Baladine Klossowska or Kłossowska was a European painter.
Background
She was born Elisabeth Dorothea Spiro in Breslau, Prussia (now Wrocław, Poland) to a Jewish family. Her father, Abraham Beer Spiro, was a cantor, who moved his family from Korelichi in Novogrudok district of Minsk Governorate to Breslau in 1873.
Career
She was the mother of the artist Balthus and the writer Pierre Klossowski, and the last lover of the poet Rainer Maria Rilke. In Breslau, he was appointed a Chief cantor of the White Stork synagogue (Synagoga pod Białym Bocianem) — one of the two main synagogues of the city.
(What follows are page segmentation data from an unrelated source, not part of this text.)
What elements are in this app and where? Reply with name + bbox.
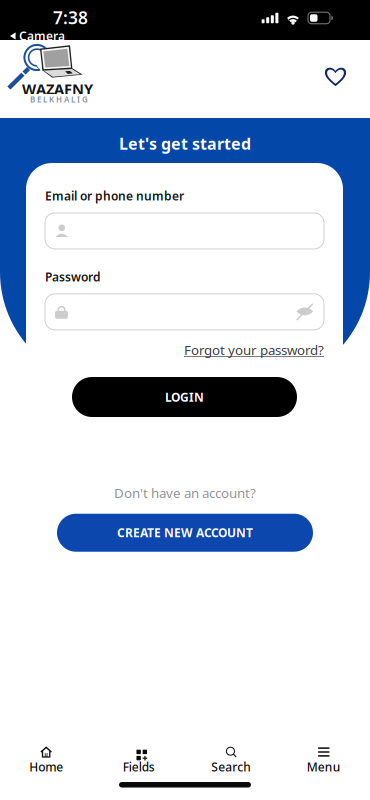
staticText: Email or phone number	[45, 188, 184, 204]
staticText: Home	[29, 759, 63, 775]
button[interactable]: Menu	[278, 746, 370, 775]
staticText: Menu	[307, 759, 341, 775]
button[interactable]: Fields	[92, 746, 185, 775]
staticText: WAZAFNY	[22, 79, 93, 98]
button[interactable]: LOGIN	[72, 377, 297, 417]
staticText: 7:38	[53, 6, 88, 29]
staticText: Forgot your password?	[184, 341, 324, 359]
button[interactable]: Search	[185, 746, 278, 775]
button[interactable]: CREATE NEW ACCOUNT	[57, 514, 313, 552]
staticText: CREATE NEW ACCOUNT	[117, 525, 253, 541]
staticText: B E L K H A L I G	[30, 94, 88, 105]
staticText: Fields	[123, 759, 155, 775]
staticText: Password	[45, 269, 101, 285]
button[interactable]: Forgot your password?	[184, 330, 324, 361]
staticText: Search	[211, 759, 251, 775]
staticText: Let's get started	[119, 133, 251, 154]
staticText: Camera	[19, 28, 65, 44]
button[interactable]: Home	[0, 746, 92, 775]
button[interactable]: Favorites	[314, 55, 357, 97]
staticText: Don't have an account?	[114, 484, 256, 502]
staticText: LOGIN	[165, 389, 204, 405]
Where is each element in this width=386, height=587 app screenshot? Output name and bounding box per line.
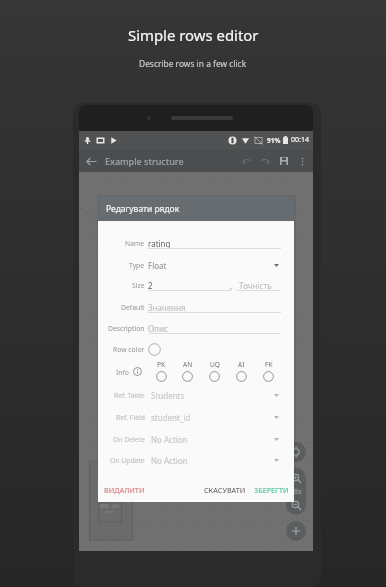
button[interactable]: More options [295, 154, 309, 168]
button[interactable]: Default [98, 298, 294, 316]
staticText: On Update [110, 456, 145, 465]
staticText: On Delete [113, 435, 145, 444]
button[interactable]: Redo [257, 153, 272, 168]
staticText: Точність [239, 280, 272, 291]
staticText: Ref. Table [114, 391, 145, 400]
button[interactable]: On Update [98, 451, 294, 469]
staticText: Значення [148, 302, 186, 313]
staticText: 91% [267, 136, 281, 145]
button[interactable]: Save [277, 154, 291, 168]
staticText: AN [183, 360, 193, 369]
staticText: Describe rows in a few click [139, 58, 247, 69]
staticText: СКАСУВАТИ [204, 485, 246, 495]
button[interactable]: UQ [203, 360, 225, 384]
staticText: No Action [151, 434, 188, 445]
staticText: Name [125, 239, 145, 248]
staticText: ЗБЕРЕГТИ [254, 485, 289, 495]
button[interactable]: Row color [98, 341, 294, 357]
staticText: No Action [151, 455, 188, 466]
staticText: Info [116, 368, 129, 377]
staticText: Simple rows editor [128, 25, 259, 45]
button[interactable]: Size [98, 276, 294, 294]
staticText: UQ [210, 360, 220, 369]
staticText: Description [108, 324, 145, 333]
button[interactable]: AI [230, 360, 252, 384]
staticText: ВИДАЛИТИ [104, 485, 145, 495]
staticText: 2 [148, 280, 153, 291]
button[interactable]: FK [257, 360, 279, 384]
button[interactable]: On Delete [98, 430, 294, 448]
staticText: Size [132, 281, 145, 290]
button[interactable]: Description [98, 319, 294, 337]
button[interactable]: Undo [239, 153, 254, 168]
button[interactable]: AN [176, 360, 198, 384]
button[interactable]: Type [98, 256, 294, 274]
button[interactable]: Zoom in [286, 468, 306, 488]
button[interactable]: Locate [286, 442, 306, 462]
staticText: Example structure [105, 155, 184, 167]
staticText: Students [151, 390, 185, 401]
staticText: , [230, 280, 233, 291]
button[interactable]: Back [84, 154, 98, 168]
button[interactable]: Name [98, 234, 294, 252]
staticText: student_id [151, 412, 191, 423]
staticText: rating [148, 238, 171, 249]
staticText: FK [265, 360, 273, 369]
button[interactable]: Ref. Table [98, 386, 294, 404]
staticText: Редагувати рядок [106, 203, 180, 215]
staticText: Default [121, 303, 145, 312]
staticText: Float [148, 260, 167, 271]
staticText: Type [129, 261, 145, 270]
staticText: 28x [290, 487, 302, 497]
staticText: AI [238, 360, 245, 369]
staticText: 00:14 [291, 135, 309, 145]
staticText: PK [157, 360, 166, 369]
button[interactable]: PK [150, 360, 172, 384]
staticText: Ref. Field [116, 413, 145, 422]
button[interactable]: ЗБЕРЕГТИ [254, 481, 289, 499]
staticText: Row color [113, 345, 145, 354]
staticText: Опис [148, 323, 168, 334]
button[interactable]: СКАСУВАТИ [204, 481, 246, 499]
button[interactable]: ВИДАЛИТИ [104, 481, 145, 499]
button[interactable]: Ref. Field [98, 408, 294, 426]
button[interactable]: Add row [286, 521, 306, 541]
button[interactable]: Zoom out [286, 495, 306, 515]
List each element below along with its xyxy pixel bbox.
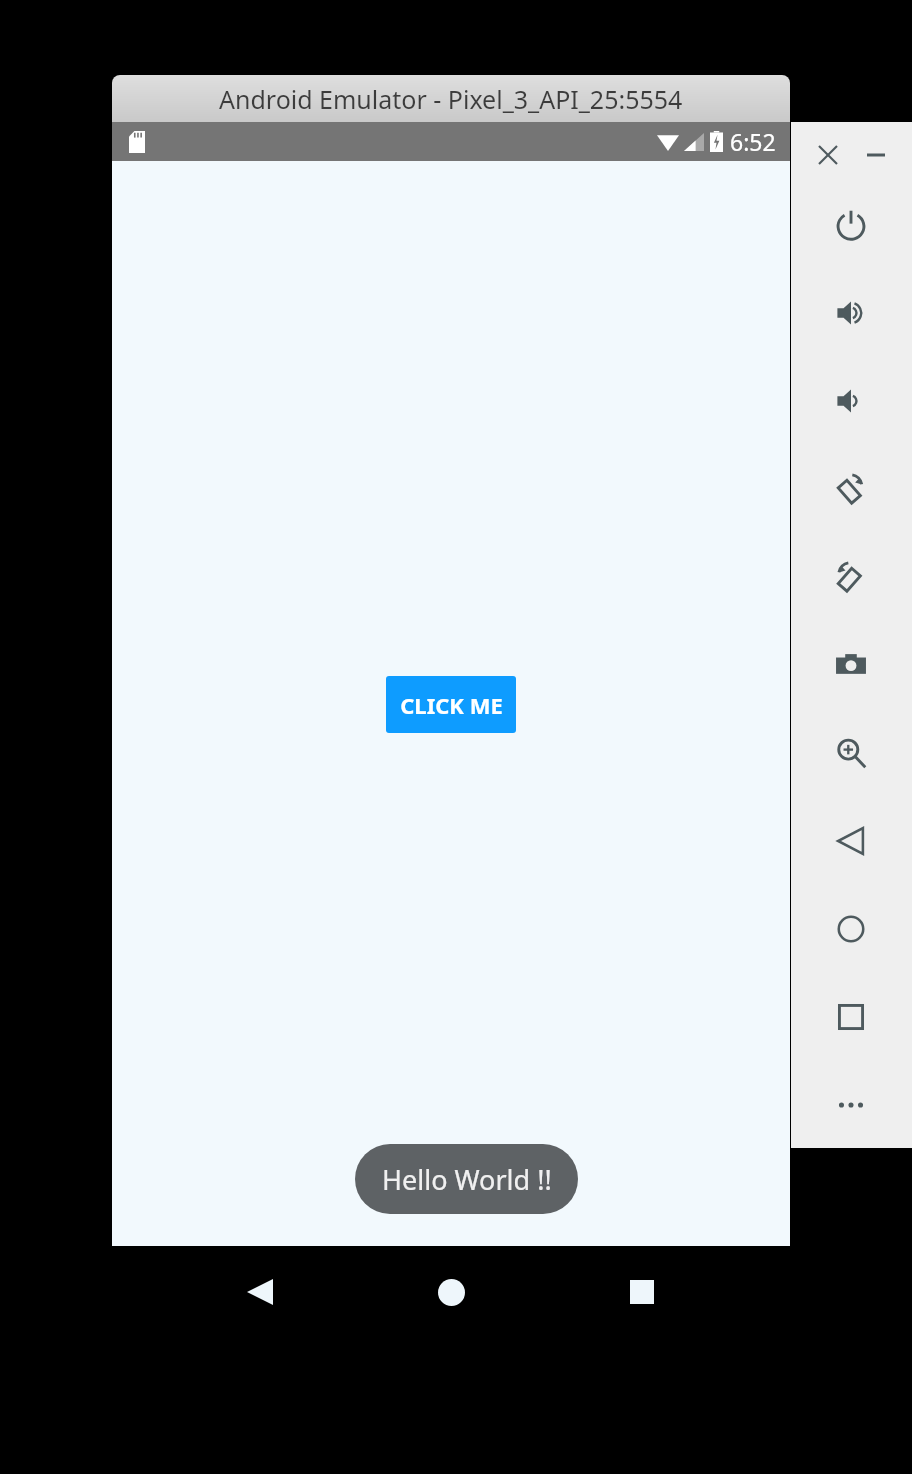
button[interactable]: More [820,1074,882,1136]
button[interactable]: Back [226,1258,294,1326]
button[interactable]: Recent apps [608,1258,676,1326]
staticText: CLICK ME [400,690,503,720]
staticText: Android Emulator - Pixel_3_API_25:5554 [219,82,683,116]
button[interactable]: Home [820,898,882,960]
button[interactable]: Volume down [820,370,882,432]
button[interactable]: Overview [820,986,882,1048]
button[interactable]: Rotate left [820,458,882,520]
button[interactable]: Back [820,810,882,872]
button[interactable]: Take screenshot [820,634,882,696]
staticText: Hello World !! [382,1161,552,1198]
button[interactable]: Power [820,194,882,256]
staticText: 6:52 [730,126,776,157]
button[interactable]: Close [811,138,845,172]
button[interactable]: Rotate right [820,546,882,608]
button[interactable]: Volume up [820,282,882,344]
button[interactable]: Minimize [859,138,893,172]
button[interactable]: CLICK ME [386,676,516,733]
button[interactable]: Home [417,1258,485,1326]
button[interactable]: Zoom [820,722,882,784]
Elisabeth Spiro Klossowski pursued her own artistic career under the name Baladine Klossowska.
She preferred life in France and lived there through much of her later life.
The Klossowskis were forced to leave France in 1914, at the start of World War I, due to their German passports. They moved to Berlin in 1921 due to financial pressures.
Klossowska met Bohemian-Austrian poet Rainer Maria Rilke (1875-1926) in 1919. At the time, Rilke was emerging from a severe depression that had kept him from writing for several years during and after World War I. The two pursued an intense but episodic romance that lasted until Rilke"s death from leukemia in 1926.
During this time, Rilke had written in what he called "a savage creative storm" his two most important collections of poetry, the Duino Elegies and Sonnets to Orpheus, both published in 1923.